Departments of Surgery, Oncology and Gastroenterology, University of Padua, Padua, Italy.
Department of Radiation Oncology, National Cancer Institute, Aviano, Italy.
Br J Surg. 2017 Jan;104(1):138-147. doi: 10.1002/bjs.10318. Epub 2016 Oct 5.
BACKGROUND: Local excision for rectal cancer is expected to offer a better functional outcome than conventional surgery. The aim of the present study was to compare quality of life and bowel function in patients with rectal cancer who underwent either local excision or conventional surgery after chemoradiotherapy. METHODS: This was a retrospective multicentre study. Patients who underwent local excision were compared with those who had mesorectal excision. Quality of life and bowel function were investigated using validated questionnaires (European Organization for Research and Treatment of Cancer (EORTC) QLQ-C30, EORTC QLQ-CR29 and Memorial Sloan-Kettering Cancer Center Bowel Function Instrument) at a median follow-up of 49 (range 13-95) months. Further analysis was undertaken of data from patients who underwent local excision alone compared with those requiring subsequent radical surgery. Statistical significance was set at P < 0·010. RESULTS: The mean constipation score was significantly better in the local excision group than in the mesorectal excision group (3·8 (95 per cent c.i. 0·3 to 7·2) versus 19·8 (12·1 to 27·4); P < 0·001). Compared with patients who underwent mesorectal excision, those who had local excision had less sensation of incomplete emptying (mean score 3·7 (3·4 to 4·0) versus 2·8 (2·5 to 3·1); P < 0·001) and second bowel movements within 15 min (mean score 3·6 (3·3 to 3·9) versus 3·0 (2·7 to 3·3); P = 0·006). Patients who underwent local excision alone scored better than those who had mesorectal excision, particularly for bowel function, who, in turn, scored better than patients requiring subsequent radical surgery following local excision. CONCLUSION: Patients who underwent local excision had a better quality of life and bowel function than those who underwent mesorectal excision.

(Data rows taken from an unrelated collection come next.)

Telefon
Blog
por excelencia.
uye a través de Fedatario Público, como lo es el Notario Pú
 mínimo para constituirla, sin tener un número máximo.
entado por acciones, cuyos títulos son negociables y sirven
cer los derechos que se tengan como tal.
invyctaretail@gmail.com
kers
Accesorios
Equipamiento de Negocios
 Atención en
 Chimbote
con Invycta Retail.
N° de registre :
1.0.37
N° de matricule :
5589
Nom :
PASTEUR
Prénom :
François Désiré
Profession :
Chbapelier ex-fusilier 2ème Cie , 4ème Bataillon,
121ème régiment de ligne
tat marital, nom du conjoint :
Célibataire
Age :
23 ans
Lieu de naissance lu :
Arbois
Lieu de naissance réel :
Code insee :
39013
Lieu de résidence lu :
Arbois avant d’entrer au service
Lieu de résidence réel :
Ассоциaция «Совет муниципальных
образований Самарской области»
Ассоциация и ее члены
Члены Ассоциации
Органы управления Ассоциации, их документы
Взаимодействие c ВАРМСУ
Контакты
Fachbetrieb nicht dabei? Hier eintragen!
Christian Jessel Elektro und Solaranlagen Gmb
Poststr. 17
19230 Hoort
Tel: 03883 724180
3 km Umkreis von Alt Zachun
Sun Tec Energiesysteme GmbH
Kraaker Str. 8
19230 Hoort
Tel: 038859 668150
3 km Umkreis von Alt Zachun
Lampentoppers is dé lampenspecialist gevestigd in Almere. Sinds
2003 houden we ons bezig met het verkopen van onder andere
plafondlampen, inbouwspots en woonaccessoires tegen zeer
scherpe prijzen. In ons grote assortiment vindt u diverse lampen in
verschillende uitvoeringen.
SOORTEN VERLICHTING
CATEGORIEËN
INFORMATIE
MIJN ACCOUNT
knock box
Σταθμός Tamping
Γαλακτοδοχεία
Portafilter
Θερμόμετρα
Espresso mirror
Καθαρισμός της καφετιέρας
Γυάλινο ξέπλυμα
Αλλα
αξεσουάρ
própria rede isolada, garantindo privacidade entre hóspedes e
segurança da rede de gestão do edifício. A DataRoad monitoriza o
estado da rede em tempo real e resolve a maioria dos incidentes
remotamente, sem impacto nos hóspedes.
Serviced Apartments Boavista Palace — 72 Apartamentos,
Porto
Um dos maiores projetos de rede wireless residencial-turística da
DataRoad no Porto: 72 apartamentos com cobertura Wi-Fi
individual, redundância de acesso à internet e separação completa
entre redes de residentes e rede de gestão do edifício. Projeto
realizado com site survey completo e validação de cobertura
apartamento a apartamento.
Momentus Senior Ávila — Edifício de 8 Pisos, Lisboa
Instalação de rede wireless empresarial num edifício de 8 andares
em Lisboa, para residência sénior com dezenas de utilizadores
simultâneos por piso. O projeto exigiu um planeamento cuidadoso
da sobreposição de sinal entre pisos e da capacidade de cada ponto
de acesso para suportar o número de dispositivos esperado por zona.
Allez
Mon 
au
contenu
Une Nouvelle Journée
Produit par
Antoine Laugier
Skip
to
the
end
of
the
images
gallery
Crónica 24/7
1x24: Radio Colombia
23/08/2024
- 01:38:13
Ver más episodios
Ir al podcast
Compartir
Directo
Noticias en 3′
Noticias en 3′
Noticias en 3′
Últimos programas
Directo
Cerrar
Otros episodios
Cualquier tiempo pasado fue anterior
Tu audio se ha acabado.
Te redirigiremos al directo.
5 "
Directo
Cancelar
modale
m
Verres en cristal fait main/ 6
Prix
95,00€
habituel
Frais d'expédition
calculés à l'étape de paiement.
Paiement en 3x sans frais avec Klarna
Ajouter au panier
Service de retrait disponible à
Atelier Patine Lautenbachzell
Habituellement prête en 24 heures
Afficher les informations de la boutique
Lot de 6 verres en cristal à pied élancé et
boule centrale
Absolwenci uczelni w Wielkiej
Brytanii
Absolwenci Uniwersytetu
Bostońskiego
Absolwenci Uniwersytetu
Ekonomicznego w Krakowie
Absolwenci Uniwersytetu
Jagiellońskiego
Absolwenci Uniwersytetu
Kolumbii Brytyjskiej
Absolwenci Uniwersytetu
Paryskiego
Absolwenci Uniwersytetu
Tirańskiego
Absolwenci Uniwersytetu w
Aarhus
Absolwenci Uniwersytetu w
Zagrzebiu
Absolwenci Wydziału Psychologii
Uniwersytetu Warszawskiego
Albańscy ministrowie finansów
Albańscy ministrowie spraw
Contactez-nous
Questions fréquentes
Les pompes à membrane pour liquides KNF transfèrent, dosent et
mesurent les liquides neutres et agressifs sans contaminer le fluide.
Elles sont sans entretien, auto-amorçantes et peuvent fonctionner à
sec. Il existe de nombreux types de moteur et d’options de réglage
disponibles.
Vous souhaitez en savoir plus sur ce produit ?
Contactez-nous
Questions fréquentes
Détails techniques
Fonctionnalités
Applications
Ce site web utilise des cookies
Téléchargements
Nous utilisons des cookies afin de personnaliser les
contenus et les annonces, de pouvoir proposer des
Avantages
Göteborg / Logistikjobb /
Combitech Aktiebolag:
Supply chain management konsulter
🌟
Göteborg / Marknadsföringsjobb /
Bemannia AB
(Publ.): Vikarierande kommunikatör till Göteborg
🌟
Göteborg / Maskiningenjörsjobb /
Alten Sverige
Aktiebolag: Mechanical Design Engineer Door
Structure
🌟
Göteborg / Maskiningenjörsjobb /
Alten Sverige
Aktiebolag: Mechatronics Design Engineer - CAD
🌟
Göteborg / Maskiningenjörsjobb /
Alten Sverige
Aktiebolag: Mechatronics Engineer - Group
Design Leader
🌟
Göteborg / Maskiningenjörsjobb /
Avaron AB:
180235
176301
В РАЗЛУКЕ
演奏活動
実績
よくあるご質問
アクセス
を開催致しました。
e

背景:局部切除术有望比传统手术提供更好的功能结果。本研究的目的是比较接受放化疗后行局部切除术或传统手术的直肠癌患者的生活质量和肠道功能。
方法:这是一项回顾性多中心研究。将接受局部切除术的患者与接受中直肠切除术的患者进行比较。在中位随访 49 个月(范围 13-95)时,使用经过验证的问卷(欧洲癌症研究与治疗组织(EORTC)QLQ-C30、EORTC QLQ-CR29 和纪念斯隆-凯特琳癌症中心肠功能量表)调查生活质量和肠道功能。进一步分析了仅接受局部切除术的患者与需要后续根治性手术的患者的数据。统计学意义设为 P < 0·010。
结果:局部切除术组的便秘评分明显优于中直肠切除术组(3·8(95%可信区间 0·3 至 7·2)比 19·8(12·1 至 27·4);P < 0·001)。与接受中直肠切除术的患者相比,接受局部切除术的患者排空不完全的感觉更少(平均评分 3·7(3·4 至 4·0)比 2·8(2·5 至 3·1);P < 0·001),并且 15 分钟内有第二次排便(平均评分 3·6(3·3 至 3·9)比 3·0(2·7 至 3·3);P = 0·006)。仅接受局部切除术的患者评分优于接受中直肠切除术的患者,特别是在肠道功能方面,而后者的评分又优于接受局部切除术后续根治性手术的患者。
结论:与接受中直肠切除术的患者相比,接受局部切除术的患者生活质量和肠道功能更好。